Schlossblick

Down In June – Covers…

Posted in Der Klang by schlossblick on September 2, 2008

Down-in-June-Cover

Coverbands haben nicht zu Unrecht einen eher zweifelhaften Ruf. “Coverband”, wie das schon klingt: nach Bierzelt, nach AC/DC- Pink Floyd- und U2-Epigonen, gescheiterten Mittvierzigern, die den Umstand, es als Musiker zu nichts gebracht zu haben, auf irgendeine Weise kompensieren müssen – kurz: Coverbands sind das Synonym für absolute Kreativitätsverweigerung, und ihre Erzeugnisse wären mit “Antimusik” adäquat umschrieben, wenn der Begriff nicht schon kulturhistorisch besetzt wäre.
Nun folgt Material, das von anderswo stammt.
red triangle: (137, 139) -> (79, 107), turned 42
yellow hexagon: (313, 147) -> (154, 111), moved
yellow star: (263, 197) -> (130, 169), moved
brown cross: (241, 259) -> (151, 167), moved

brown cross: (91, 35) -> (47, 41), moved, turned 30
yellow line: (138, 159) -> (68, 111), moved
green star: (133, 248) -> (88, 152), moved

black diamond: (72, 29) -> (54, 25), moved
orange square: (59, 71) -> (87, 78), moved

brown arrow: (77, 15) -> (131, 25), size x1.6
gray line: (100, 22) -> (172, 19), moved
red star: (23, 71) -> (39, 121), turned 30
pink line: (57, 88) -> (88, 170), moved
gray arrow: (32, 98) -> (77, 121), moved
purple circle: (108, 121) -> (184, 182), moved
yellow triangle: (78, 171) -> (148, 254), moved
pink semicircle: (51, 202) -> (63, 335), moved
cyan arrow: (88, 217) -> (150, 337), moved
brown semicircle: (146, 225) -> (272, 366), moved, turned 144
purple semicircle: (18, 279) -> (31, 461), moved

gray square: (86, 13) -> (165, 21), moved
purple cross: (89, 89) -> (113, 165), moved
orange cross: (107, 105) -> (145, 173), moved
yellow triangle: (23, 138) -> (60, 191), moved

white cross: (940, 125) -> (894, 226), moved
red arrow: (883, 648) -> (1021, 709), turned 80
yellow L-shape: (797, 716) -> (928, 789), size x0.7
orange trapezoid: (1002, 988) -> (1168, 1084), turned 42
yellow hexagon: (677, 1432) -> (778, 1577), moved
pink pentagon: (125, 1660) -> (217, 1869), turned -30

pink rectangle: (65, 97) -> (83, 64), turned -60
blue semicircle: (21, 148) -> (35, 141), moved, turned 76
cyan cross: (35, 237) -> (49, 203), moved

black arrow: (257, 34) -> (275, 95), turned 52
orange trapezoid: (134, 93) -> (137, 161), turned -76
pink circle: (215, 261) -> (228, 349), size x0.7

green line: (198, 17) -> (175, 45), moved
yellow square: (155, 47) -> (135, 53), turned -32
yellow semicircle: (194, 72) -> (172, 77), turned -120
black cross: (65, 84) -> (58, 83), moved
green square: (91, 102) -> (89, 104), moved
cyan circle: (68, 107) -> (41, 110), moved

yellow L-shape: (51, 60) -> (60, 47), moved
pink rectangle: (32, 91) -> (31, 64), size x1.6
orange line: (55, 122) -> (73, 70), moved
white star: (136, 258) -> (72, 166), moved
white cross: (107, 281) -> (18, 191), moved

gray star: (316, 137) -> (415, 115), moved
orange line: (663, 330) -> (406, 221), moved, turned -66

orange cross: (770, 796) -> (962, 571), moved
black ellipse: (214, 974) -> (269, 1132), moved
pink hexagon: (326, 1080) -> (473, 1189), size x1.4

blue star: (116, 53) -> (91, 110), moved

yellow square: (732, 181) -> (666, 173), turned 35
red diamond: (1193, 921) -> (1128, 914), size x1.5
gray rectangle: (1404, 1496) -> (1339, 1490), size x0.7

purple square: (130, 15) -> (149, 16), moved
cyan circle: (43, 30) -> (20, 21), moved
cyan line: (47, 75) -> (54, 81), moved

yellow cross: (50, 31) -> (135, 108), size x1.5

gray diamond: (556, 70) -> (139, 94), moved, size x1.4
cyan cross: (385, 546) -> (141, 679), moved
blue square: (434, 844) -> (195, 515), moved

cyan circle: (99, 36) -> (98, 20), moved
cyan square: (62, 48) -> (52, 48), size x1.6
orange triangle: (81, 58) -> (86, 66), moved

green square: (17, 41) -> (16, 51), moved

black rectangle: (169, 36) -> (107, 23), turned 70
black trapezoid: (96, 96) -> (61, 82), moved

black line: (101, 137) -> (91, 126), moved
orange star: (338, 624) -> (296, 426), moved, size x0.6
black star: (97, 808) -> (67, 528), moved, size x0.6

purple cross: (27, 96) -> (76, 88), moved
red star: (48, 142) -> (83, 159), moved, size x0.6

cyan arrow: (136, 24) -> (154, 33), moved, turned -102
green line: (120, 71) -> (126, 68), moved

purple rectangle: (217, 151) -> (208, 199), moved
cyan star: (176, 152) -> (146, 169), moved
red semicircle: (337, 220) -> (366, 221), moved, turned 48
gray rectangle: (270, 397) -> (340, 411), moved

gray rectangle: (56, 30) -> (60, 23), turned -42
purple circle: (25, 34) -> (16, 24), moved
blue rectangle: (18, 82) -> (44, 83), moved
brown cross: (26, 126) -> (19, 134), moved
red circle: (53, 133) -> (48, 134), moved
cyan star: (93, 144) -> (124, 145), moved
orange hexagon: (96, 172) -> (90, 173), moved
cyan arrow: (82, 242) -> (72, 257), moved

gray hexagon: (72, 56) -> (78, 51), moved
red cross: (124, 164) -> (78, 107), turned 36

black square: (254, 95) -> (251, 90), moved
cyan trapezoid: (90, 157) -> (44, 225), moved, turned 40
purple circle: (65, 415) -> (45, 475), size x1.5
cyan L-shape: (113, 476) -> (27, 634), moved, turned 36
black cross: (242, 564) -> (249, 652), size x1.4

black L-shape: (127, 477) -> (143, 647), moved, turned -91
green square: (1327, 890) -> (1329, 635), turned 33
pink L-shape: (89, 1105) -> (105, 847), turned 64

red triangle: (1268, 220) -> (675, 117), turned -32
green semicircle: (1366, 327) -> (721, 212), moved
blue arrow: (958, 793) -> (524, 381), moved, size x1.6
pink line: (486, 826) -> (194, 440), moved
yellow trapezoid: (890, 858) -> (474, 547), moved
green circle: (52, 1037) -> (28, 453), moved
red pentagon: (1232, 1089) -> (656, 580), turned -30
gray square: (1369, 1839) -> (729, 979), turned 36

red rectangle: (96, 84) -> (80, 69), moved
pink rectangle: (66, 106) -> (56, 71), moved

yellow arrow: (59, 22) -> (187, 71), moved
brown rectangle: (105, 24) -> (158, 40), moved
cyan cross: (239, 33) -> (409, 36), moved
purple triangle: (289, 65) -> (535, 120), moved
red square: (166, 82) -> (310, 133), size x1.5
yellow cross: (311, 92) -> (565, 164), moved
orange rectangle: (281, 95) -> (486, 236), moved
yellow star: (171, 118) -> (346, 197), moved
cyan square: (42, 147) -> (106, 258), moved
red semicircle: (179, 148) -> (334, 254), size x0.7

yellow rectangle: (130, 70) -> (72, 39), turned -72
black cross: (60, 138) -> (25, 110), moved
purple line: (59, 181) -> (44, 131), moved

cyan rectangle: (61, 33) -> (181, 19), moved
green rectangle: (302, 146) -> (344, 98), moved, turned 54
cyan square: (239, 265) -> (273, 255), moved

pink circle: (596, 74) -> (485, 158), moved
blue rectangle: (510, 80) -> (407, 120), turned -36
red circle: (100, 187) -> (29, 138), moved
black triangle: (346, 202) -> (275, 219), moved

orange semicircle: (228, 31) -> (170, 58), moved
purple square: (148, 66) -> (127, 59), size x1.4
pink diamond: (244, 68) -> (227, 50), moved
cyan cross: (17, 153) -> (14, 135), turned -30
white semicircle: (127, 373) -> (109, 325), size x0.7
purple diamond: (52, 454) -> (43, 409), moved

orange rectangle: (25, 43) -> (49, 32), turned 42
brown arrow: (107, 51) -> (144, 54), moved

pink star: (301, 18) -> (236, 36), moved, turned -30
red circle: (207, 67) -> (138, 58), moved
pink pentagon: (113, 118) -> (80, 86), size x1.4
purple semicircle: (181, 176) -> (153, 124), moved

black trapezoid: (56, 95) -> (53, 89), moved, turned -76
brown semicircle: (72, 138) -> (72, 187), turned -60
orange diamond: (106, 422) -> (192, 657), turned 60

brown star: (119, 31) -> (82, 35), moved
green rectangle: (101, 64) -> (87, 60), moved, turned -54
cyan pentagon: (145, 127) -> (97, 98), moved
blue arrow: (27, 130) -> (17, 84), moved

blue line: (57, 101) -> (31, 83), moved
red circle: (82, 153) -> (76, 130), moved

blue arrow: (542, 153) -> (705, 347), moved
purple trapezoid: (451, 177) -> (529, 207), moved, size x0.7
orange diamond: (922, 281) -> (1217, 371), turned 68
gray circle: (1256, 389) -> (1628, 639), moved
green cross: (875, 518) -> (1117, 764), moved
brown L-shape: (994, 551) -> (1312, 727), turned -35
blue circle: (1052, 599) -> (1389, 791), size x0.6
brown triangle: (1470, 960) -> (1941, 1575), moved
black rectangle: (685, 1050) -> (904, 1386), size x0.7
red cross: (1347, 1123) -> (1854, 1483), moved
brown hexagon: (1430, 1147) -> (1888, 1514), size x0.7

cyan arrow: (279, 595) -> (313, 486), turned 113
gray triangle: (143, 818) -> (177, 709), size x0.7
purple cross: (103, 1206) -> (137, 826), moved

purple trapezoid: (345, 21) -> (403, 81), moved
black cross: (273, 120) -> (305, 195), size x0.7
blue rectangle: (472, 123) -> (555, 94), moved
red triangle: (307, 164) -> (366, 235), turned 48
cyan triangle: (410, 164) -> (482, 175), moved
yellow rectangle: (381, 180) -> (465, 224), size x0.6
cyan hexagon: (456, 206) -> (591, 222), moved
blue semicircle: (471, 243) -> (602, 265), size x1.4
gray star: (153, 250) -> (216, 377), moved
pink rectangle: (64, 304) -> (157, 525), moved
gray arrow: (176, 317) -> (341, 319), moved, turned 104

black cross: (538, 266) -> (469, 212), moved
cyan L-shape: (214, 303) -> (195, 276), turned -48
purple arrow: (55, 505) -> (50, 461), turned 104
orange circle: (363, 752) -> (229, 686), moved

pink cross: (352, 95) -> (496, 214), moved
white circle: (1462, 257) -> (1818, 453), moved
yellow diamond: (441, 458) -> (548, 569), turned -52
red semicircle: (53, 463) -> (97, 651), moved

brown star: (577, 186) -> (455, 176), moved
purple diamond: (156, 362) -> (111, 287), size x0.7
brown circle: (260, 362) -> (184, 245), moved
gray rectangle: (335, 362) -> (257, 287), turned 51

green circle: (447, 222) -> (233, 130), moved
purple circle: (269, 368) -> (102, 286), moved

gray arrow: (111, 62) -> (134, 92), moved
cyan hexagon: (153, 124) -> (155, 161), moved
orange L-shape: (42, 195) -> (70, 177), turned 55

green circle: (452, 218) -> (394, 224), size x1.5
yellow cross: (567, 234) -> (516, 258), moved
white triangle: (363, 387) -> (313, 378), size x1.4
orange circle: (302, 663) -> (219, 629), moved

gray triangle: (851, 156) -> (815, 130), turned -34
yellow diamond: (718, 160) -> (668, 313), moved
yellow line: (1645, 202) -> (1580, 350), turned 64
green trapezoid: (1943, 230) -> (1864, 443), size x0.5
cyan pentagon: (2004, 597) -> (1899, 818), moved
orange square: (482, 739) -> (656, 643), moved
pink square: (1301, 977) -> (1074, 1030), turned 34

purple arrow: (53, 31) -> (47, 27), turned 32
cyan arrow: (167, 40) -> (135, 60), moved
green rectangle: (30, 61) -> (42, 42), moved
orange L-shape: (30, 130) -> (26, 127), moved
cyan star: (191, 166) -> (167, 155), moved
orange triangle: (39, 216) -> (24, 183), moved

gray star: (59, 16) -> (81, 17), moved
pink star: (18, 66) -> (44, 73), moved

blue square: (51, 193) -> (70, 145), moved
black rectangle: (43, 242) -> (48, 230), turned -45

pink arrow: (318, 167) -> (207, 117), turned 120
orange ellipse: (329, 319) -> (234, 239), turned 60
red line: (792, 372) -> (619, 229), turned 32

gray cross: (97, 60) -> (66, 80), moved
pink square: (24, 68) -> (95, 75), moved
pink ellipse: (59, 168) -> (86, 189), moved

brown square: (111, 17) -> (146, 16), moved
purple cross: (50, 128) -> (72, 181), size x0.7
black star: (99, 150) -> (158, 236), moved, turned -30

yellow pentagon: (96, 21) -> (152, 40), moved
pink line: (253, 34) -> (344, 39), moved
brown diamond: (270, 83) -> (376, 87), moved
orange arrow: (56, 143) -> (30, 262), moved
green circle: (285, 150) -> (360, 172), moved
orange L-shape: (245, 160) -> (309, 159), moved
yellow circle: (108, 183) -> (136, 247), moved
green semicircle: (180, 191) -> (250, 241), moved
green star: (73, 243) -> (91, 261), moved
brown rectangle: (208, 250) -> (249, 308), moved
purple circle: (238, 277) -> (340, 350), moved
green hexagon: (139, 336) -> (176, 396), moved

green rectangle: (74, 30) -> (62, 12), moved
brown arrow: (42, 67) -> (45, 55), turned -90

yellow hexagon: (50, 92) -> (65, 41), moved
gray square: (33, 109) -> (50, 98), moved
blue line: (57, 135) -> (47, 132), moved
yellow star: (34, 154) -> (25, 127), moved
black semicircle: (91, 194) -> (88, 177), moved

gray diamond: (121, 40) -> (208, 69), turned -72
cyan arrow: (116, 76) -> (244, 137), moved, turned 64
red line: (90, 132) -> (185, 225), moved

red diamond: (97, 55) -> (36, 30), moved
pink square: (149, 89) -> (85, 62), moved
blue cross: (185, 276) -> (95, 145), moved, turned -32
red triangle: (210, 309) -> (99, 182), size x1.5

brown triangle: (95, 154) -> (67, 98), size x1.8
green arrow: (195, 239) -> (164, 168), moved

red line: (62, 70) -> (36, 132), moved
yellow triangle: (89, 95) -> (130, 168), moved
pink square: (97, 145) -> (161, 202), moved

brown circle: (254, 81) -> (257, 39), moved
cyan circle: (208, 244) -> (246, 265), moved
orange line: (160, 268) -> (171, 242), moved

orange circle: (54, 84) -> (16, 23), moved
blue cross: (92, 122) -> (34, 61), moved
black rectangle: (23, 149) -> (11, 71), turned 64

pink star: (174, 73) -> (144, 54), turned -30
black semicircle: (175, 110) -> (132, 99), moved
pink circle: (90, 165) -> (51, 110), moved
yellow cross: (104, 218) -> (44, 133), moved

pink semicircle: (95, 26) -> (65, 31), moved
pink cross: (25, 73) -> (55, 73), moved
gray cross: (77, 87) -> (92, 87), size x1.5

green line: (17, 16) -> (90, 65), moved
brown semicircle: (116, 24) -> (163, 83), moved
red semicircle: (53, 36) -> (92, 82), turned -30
Zum Glück ist aber nicht über alle Projekte, die sich an den Liedern anderer versuchen, ein solch hartes Urteil zu fällen. Auch wenn sie von der schieren Übermacht der reinen Nachspieler erdrückt zu werden drohen, gibt es doch die eine oder andere Formation, die es schafft, das ganze Potential auszuschöpfen, das das Konzept des so genannten “Covers” in sich birgt: Nicht plumpes Nachspielen, sondern kreatives Interpretieren heißt die Zauberformel – und Down In June sind jener raren Spezies zuzurechnen, die ebendies beherzigt. Sie begnügen sich anders als viele ‘eigenständige’ Genrebands (Stichwort :Of the Wand And the Moon: oder diverse Vertreter des deutschen Neofolk-Schlagers) nicht damit, Death In June stumpf nachzuahmen, sondern greifen zwar auf Melodien und Texte der Originale zurück, doch drücken sie ihnen einen ganz eigenen Stempel auf. So wird beispielsweise “Fall Apart” zu einem krachigen Postpunk-Stück, während sich “Rose Clouds of Holocaust” in eine loungige Jazznummer (wenn auch leider ohne Saxophon) verwandelt. Als grobe Konstante lässt sich ausmachen, dass die nicht zuletzt durch breite Keyboardteppiche mitunter recht flächig und wattig wirkenden Originale musikalisch zurückgenommen präsentiert werden: Alles ist ein wenig reduzierter, minimalistischer und dadurch klarer. So von allem Ballast befreit, entfalten die Lieder ihre ganze Wirkung und treten den Beweis an, dass das Vorhaben Down In Junes von Erfolg gekrönt ist: Man hört zwar die bekannten Songs, erkennt sie sofort als ‘echte’ Death In June-Stücke wieder, und dennoch hört man sie auf einer bestimmten Ebene zum ersten Mal, hört sie aus neuer Perspektive und erhört sie sich als ‘Gesamtkunstwerk Lied’ erneut, entdeckt Aspekte in den Interpretationen, die man im Original so nicht vermutet hätte, die ihm aber von Anfang an innewohnten. Down In June lassen die Fans in den Genuss kommen, Death In June nochmals entdecken zu dürfen, ohne dass ein schaler Nachgeschmack mangelnder Eigenständigkeit oder lieblosen Runterspielens der Stücke zurückbliebe – ganz im Gegenteil.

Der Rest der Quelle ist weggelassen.